Poor accounting practices mean the Department of Defense can’t even tell how much money or equipment it has lost.
Joe Lancaster | 7.4.2022 8:00 AM
The Army failed to properly account for tens of millions of dollars’ worth of equipment, according to the Department of Defense’s (DOD) internal watchdog.
A report released last week by the DOD Office of the Inspector General detailed the results of a recent audit of military bases in Kuwait. Specifically, the audit intended “to determine whether the Army effectively accounted for Government-furnished property (GFP).”
The audit focused on two bases, Camp Arifjan and Camp Buehring. In 2010, a contractor (not named in the report) was awarded a $75 million contract to provide operations and security support to both bases, including “food and housing, payroll support, fire protection, security protection, law enforcement, and transportation.” The contract was extended multiple times, totaling more than $5 billion over more than a decade.
According to the contractor’s records, in that time it received more than $108 million in GFP from the Army, such as “printers, refrigeration units, and vehicles.” But the audit found that according to the Army’s records, it had given the contractor nearly $157 million worth of equipment.

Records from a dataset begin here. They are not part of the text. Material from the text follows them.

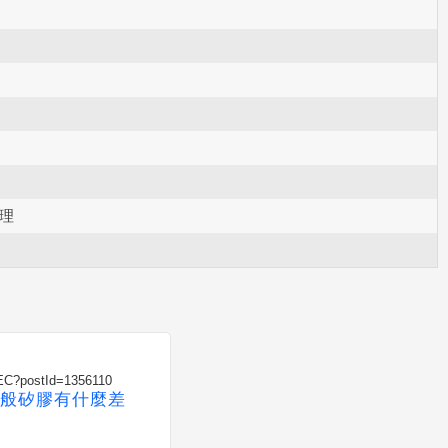
理
SEC?postId=1356110
般矽膠有什麼差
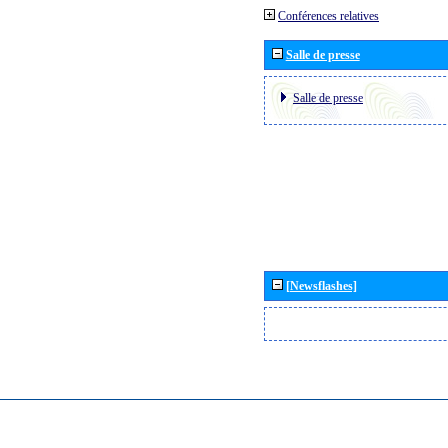
Conférences relatives
Salle de presse
Salle de presse
[Newsflashes]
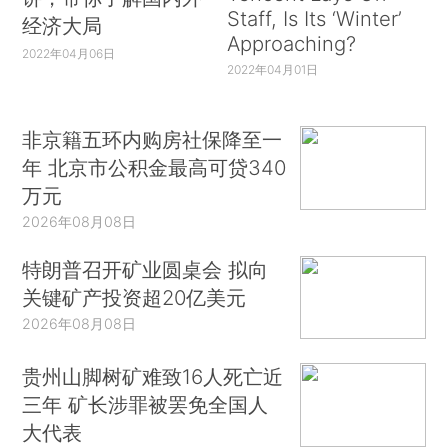
Staff, Is Its ‘Winter’
经济大局
Approaching?
2022年04月06日
2022年04月01日
非京籍五环内购房社保降至一
年 北京市公积金最高可贷340
万元
2026年08月08日
特朗普召开矿业圆桌会 拟向
关键矿产投资超20亿美元
2026年08月08日
贵州山脚树矿难致16人死亡近
三年 矿长涉罪被罢免全国人
大代表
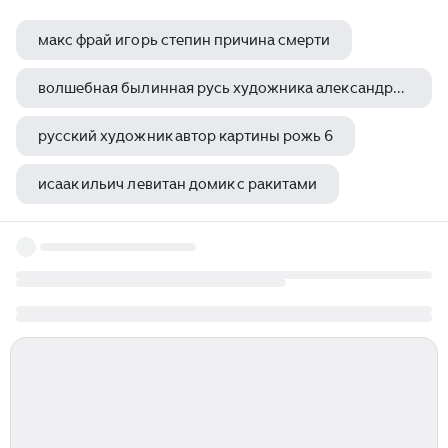
макс фрай игорь степин причина смерти
волшебная былинная русь художника александра угланова
русский художник автор картины рожь 6
исаак ильич левитан домик с ракитами
третьяковская галерея стычка с финляндскими контрабандистами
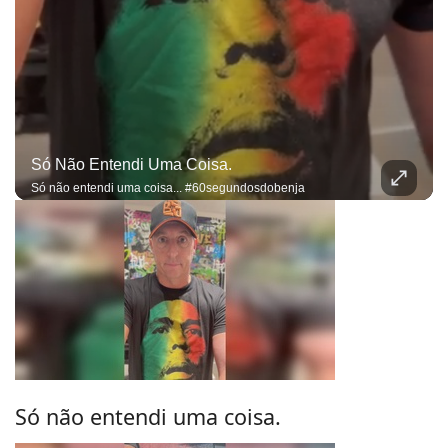
Só Não Entendi Uma Coisa.
Só não entendi uma coisa... #60segundosdobenja
Só não entendi uma coisa.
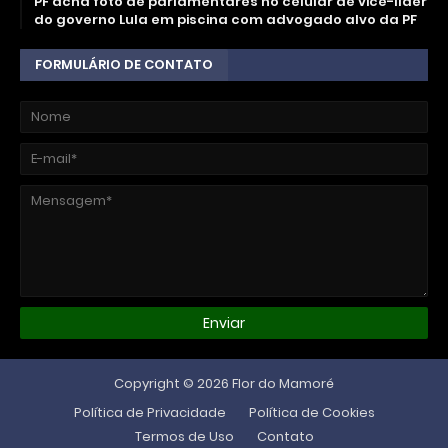
PF acha foto de parlamentares no celular de vice-líder
do governo Lula em piscina com advogado alvo da PF
FORMULÁRIO DE CONTATO
Copyright ©
2026
Flor do Mamoré
Política de Privacidade
Política de Cookies
Termos de Uso
Contato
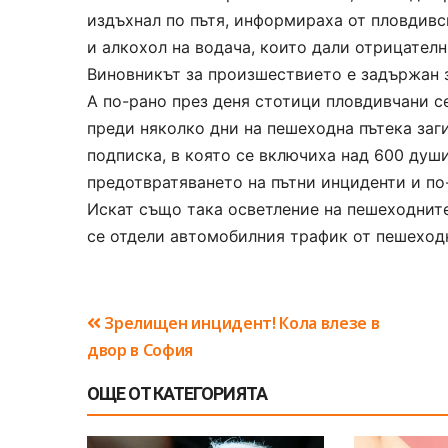
издъхнал по пътя, информираха от пловдивс
и алкохол на водача, които дали отрицателн
Виновникът за произшествието е задържан 
А по-рано през деня стотици пловдивчани се
преди няколко дни на пешеходна пътека заг
подписка, в която се включиха над 600 душ
предотвратяването на пътни инциденти и по
Искат също така осветление на пешеходните
се отдели автомобилния трафик от пешеход
Навигация
Зрелищен инцидент! Кола влезе в
двор в София
ОЩЕ ОТ КАТЕГОРИЯТА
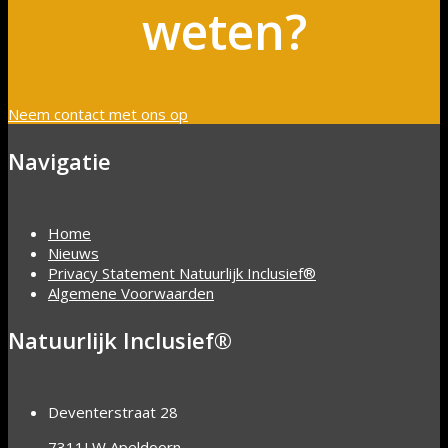
weten?
Neem contact met ons op
Navigatie
Home
Nieuws
Privacy Statement Natuurlijk Inclusief®
Algemene Voorwaarden
Natuurlijk Inclusief®
Deventerstraat 28
7311LW Apeldoorn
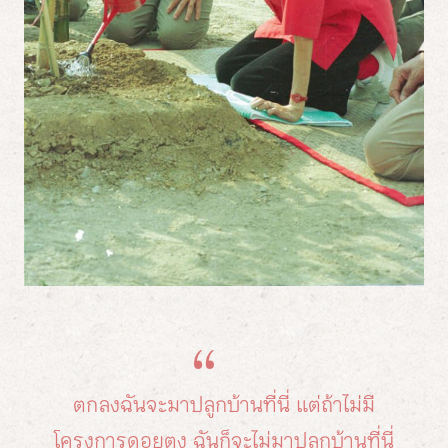
ตกลงฉันจะมาปลูกบ้านที่นี่
แต่ถ้าไม่มี
โครงการดอยตุง
ฉันก็จะไม่มาปลูกบ้านที่นี่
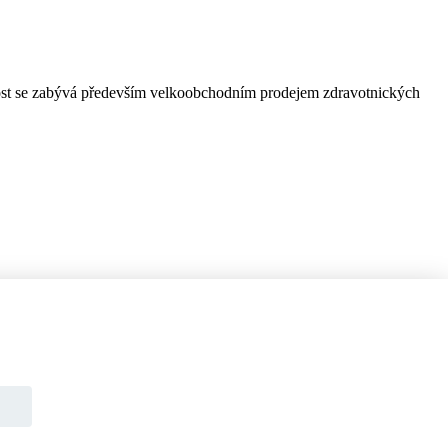
čnost se zabývá především velkoobchodním prodejem zdravotnických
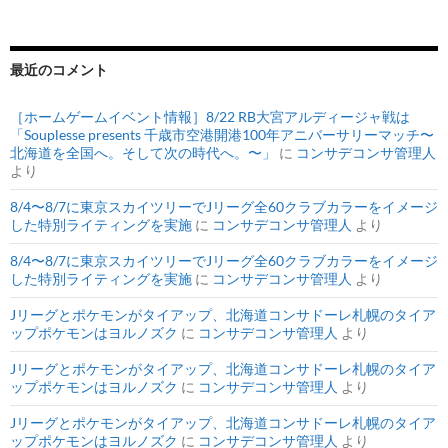
最近のコメント
［ホームゲームイベント情報］8/22 RB大宮アルディージャ戦は
「Souplesse presents 千歳市空港開港100年アニバーサリーマッチ〜
北海道を全国へ。そして次の時代へ。〜」
に
コンサデコンサ管理人
より
8/4〜8/7に東京スカイツリーでJリーグ全60クラブカラーをイメージ
した特別ライティングを実施
に
コンサデコンサ管理人
より
8/4〜8/7に東京スカイツリーでJリーグ全60クラブカラーをイメージ
した特別ライティングを実施
に
コンサデコンサ管理人
より
Jリーグとポケモンがタイアップ、北海道コンサドーレ札幌のタイア
ップポケモンはヨルノズク
に
コンサデコンサ管理人
より
Jリーグとポケモンがタイアップ、北海道コンサドーレ札幌のタイア
ップポケモンはヨルノズク
に
コンサデコンサ管理人
より
Jリーグとポケモンがタイアップ、北海道コンサドーレ札幌のタイア
ップポケモンはヨルノズク
に
コンサデコンサ管理人
より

And counterintuitively, despite its total dollar amount being about 50 percent higher, the Army recorded having provided 23,000 fewer individual items.
The report determined that the Army failed to account for at least 23,374 items. Of the remaining 123,988 items the contractor listed having received, the Army failed to record identifiers like contract or serial numbers on 111,877 of them, complicating oversight.